----- DATA

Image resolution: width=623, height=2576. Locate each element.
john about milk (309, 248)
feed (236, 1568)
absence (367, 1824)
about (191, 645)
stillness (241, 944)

----------

§ **INSTRUCTIONS TO FOLLOW**:
Word for word, give back the data shown above.

§ **ANSWER BELOW**:
Image resolution: width=623, height=2576. Locate each element.
john about milk (309, 248)
feed (236, 1568)
absence (367, 1824)
about (191, 645)
stillness (241, 944)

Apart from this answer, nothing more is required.